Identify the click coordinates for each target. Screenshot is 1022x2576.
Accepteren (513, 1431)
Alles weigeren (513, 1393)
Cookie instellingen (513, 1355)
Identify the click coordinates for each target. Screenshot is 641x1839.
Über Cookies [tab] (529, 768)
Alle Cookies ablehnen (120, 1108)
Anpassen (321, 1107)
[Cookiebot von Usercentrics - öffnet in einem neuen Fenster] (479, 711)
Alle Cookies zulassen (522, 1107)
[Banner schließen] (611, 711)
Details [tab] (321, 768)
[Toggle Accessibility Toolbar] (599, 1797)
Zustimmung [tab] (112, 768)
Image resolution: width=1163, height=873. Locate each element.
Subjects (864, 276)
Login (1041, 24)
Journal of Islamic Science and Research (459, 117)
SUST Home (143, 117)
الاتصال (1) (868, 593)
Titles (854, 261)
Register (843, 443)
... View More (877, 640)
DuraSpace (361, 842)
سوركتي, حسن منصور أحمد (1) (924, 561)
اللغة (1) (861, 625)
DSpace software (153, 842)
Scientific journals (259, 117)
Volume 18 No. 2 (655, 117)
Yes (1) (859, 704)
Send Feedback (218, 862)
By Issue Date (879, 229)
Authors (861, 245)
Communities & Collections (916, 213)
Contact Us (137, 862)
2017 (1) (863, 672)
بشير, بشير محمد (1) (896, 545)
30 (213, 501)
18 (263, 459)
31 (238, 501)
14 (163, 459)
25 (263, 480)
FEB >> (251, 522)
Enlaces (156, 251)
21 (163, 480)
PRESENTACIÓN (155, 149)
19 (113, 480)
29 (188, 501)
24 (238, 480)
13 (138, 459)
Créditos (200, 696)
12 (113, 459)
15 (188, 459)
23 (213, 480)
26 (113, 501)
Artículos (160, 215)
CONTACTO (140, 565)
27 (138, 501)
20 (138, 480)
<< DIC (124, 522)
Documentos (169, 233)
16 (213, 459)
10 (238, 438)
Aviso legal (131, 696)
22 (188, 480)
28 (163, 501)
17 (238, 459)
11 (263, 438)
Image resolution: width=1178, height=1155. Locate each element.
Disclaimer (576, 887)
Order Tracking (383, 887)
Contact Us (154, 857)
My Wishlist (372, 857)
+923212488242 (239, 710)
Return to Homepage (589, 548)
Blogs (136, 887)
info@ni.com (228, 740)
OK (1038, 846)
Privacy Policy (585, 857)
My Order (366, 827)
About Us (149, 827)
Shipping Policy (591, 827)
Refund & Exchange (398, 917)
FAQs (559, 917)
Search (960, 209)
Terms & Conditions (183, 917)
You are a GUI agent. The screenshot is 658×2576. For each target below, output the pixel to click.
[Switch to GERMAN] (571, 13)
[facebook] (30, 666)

--------------------

■ **Exercise objective**
Looking at the data above, report how many of its lines include the word "click". The number alone is the answer.

■ **Exercise answer**
3